韓国のイ・ジェミョン(李在明)大統領が、スターバックスコリアの5・18民主化運動やセウォル号惨事を侮辱したとのマーケティング疑惑を連日批判し、韓国政界の攻防に発展している。イ・ジェミョン大統領は、権威主義政権時代に起きた国家暴力や、社会に大きな衝撃を与えた惨事を嘲笑する二次加害的な行為に対し、厳しく対応する意志を固めているとされる。一方、野党はイ・ジェミョン大統領が国民感情に触れる争点を作り出し、地方選に間接的に介入しているのではないかと疑問を投げかけている。最近相次いでいる地方日程についても、迂回的な選挙介入だとして問題視している。
政府はスターバックスなど社会的物議を呼んだ事例に関連し、26日の国務会議(閣議)で報告を準備している。

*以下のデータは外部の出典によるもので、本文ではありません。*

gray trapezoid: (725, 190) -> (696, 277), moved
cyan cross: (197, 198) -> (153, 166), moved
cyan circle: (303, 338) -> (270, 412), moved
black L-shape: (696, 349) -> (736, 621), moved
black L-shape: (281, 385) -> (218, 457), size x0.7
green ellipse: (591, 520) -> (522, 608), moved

行政安全省は、スターバックスに授与した政府表彰の取り消し可否も事前に検討したとされる。
スターバックスは、5・18民主化運動記念日に実施した「5・18タンクデー」イベントで批判を浴びた。イ・ジェミョン大統領が「低俗な商人の非人間的で最悪の行為に怒りを覚える」と表明し、論争は一気に広がった。
ユン・ホジュン(尹昊重)行政安全相が事実上、政府機関レベルの不買を宣言した後、クォン・オウル国家報勲相が公開の場で遺憾の意を示し、アン・ギュベク(安圭伯)国防相が率いる国防省はスターバックス関連事業を暫定中断した。法務省もスターバックスの購入履歴報告を指示した。
与党「共に民主党」も、スターバックスとチョン・ヨンジン会長を相手に全面攻勢に出て、5・18民主化運動関連の特別法を発議し、圧力を強めている。
イ・ジェミョン大統領はスターバックスに続き、極右系インターネットコミュニティー「イルベ(日刊ベスト貯蔵所)」を名指しし、社会的な嫌悪をあおる勢力との全面対決の意志を改めて示した。
イ・ジェミョン大統領は24日、2024年4月16日にスターバックスが「セイレンマグカップ」を発売したというチョン・ジンウク議員(共に民主党)の投稿を共有し、「イルベのように嘲笑や嫌悪を放置・助長するサイトの閉鎖、懲罰的賠償、課徴金など、必要な措置を認めることについて公論化し、実際に検討する必要がありそうだ」と述べた。さらに「国務会議にも指示する」と明らかにした。
ただ、イ・ジェミョン大統領自身も「厳格な条件の下で」と条件を付けており、実際の制裁策を整える過程では、判断基準などを巡る論争が避けられないとの見方が出ている。
地方選を目前に控え、与党側は国民の多くが問題意識を持つ事案だとして積極的に呼応している。世論の好意的な空気を与党支持につなげようとする動きだ。
一方、対応の程度に苦慮している野党は、企業への過度な圧迫だとして反発している。スターバックスの不適切な対応を指摘しつつも、不買運動や私的制裁は行き過ぎだとして、イ・ジェミョン大統領と政府与党の対応を批判している。
野党「国民の力」は、イ・ジェミョン大統領が前面に立って主導する世論戦が、事実上選挙を狙ったものだとみている。チャン・ドンヒョク代表は「イ・ジェミョン裁判取り消し特検に怒った民心をスターバックスへそらそうとしている」とし、「地方選用の人民裁判だ」と主張した。
国民の力のソン・オンソク院内代表も「選挙を前に、スターバックスへの狙い撃ちなどSNS政治が暴走している。大統領は選挙介入を直ちに中止し、民生経済を守ることに専念すべきだ」と警告した。